Located at 300 Pier 4 Blvd in the Seaport, the Block bills itself as a hybrid retail shop and restaurant, with a menu built for sharing and a market area stocked with local pantry items, as listed on The Block at Woods Hill. The project comes from restaurateur Kristin Canty and chef Charlie Foster, the team behind Woods Hill Pier 4 next door, and the space is meant to feel intimate and communal rather than the typical Seaport dining room.

Farm-Driven Small Plates and Dry-Aged Meats

Although the Block quietly opened in June 2025, its tapas-style approach and charcuterie focus have kept it on the city's radar. Boston Magazine reported the June 27, 2025 opening and highlighted dishes like lobster-and-nduja pierogi and dry-aged steaks. Chef Charlie Foster told the magazine that "100% of the animals that we raise are used within this restaurant group," underscoring the team's nose-to-tail sourcing and reliance on The Farm at Woods Hill in New Hampshire.
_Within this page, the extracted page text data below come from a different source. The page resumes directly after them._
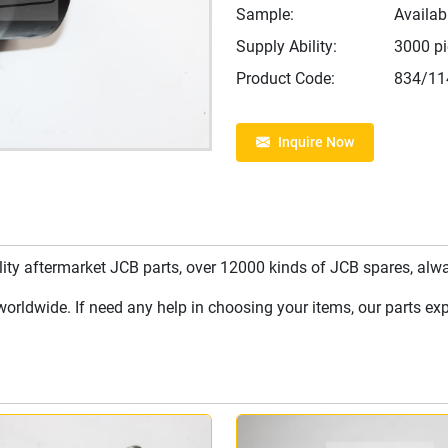
Sample:
Availab
Supply Ability:
3000 p
Product Code:
834/11
Inquire Now
y aftermarket JCB parts, over 12000 kinds of JCB spares, always
rldwide. If need any help in choosing your items, our parts expe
Design, Dry-Agers and a Communal Bar

Inside, designers leaned into a moody "dark garden forest" concept with a magnolia mural by Blind Fox Art, a glowing pillar and a 23-seat bar set beside visible dry-aging chambers, according to local coverage. BostonChefs notes the market counter and communal seating as part of the concept, positioning the Block as an art-forward, neighborhood-minded alternative to the Seaport's chain-heavy dining mix.

Where to Eat and What to Order

Reservations, hours and the rotating small-plates menu are listed on the restaurant's online menu, which features items such as short rib panino, buttermilk fried clams and a rotating soft-serve from pastry chef Kasey Geremia. See the venue's menu and hours on The Block at Woods Hill.

WBZ-TV personality Paula Ebben visited the Block for a CBS News Boston segment that aired May 15, 2026, giving a quick look inside the market, the dry-agers and the communal chef's table. The video runs on CBS News Boston and highlights why the team keeps expanding its Seaport footprint, even a year after opening.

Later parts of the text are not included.